The relationship of Psychological Warfare and Special Forces Operations began as mix of confusion and identity. During the Vietnam War each evolved as separate parts of Special Operations but still working in a collaborative partnership.

My own experiences in the 14th PsyWar from 1961 to 1963 made me and I'm sure others wonder what our role was in the Cold War. Other military units did not seem to know who or what we were or how to deal with us. In many deployments, our identifying unit insignia were removed and we often wore civilian clothes.

We worked closely with First Special Forces on Okinawa and in one deployment (16th PsyWar Co) in Taiwan of which I was a part during 1962. We sometimes joked that we must have been part of Special Forces but no one would admit it. This was especially true as we were encouraged to volunteer for Jump Training...

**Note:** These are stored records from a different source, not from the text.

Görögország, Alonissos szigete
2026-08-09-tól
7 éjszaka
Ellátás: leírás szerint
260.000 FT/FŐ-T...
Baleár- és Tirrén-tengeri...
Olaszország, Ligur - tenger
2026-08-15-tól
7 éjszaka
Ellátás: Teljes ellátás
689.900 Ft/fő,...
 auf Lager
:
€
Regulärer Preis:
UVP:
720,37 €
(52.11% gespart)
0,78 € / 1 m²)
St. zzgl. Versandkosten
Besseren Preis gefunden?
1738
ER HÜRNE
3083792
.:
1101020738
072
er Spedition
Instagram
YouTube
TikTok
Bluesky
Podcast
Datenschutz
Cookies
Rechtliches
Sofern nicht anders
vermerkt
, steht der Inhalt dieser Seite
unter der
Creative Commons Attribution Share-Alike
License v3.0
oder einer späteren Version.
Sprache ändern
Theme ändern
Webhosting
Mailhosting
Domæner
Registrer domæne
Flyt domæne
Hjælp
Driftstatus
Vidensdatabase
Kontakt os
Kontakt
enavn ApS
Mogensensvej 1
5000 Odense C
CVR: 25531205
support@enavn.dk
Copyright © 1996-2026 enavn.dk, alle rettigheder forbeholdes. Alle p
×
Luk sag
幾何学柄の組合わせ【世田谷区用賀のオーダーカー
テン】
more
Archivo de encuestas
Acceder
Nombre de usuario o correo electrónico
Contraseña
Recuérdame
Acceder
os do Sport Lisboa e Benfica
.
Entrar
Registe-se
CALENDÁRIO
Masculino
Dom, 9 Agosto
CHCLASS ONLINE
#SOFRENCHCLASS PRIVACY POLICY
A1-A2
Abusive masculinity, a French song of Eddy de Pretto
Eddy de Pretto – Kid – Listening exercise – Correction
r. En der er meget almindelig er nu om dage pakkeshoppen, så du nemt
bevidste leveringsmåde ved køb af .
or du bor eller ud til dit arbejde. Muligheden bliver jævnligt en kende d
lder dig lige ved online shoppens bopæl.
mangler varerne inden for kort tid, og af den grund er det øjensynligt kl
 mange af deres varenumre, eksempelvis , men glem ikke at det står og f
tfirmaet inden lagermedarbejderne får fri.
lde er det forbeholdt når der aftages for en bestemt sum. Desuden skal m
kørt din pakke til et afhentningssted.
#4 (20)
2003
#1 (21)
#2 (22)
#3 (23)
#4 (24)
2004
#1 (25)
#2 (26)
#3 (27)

Individual members and small groups of the 14th were deployed to Vietnam in the early part of the war and again worked closely with Special Forces units located there.

In 1965 with the reorganization of the 14th PsyWar to the 14th PsyOp and 7th Group, the move toward rapid deployment was increased with the 18th PsyOp Company becoming Airborne.

As the Vietnam war progressed, PsyOps became an integral part of Special Operations but still remaining separate from Special Forces.

Today All AC and RC US Army PSYOP forces are assigned to the US Army Civil Affairs and Psychological Operations Command (USACAPOC), a major subordinate command of the US Army Special Operations Command (USASOC), at Fort Bragg, North Carolina. The AC forces are organized under the 4 th Psychological Operations Group with four regionally oriented battalions, a tactical support battalion, and a PSYOP dissemination battalion. From: US Army Psychological Operations Forces

Excepts from the article Towards A Doctrine Of Special Warfare below relates the early history and confusion of PsyWar and Special Forces.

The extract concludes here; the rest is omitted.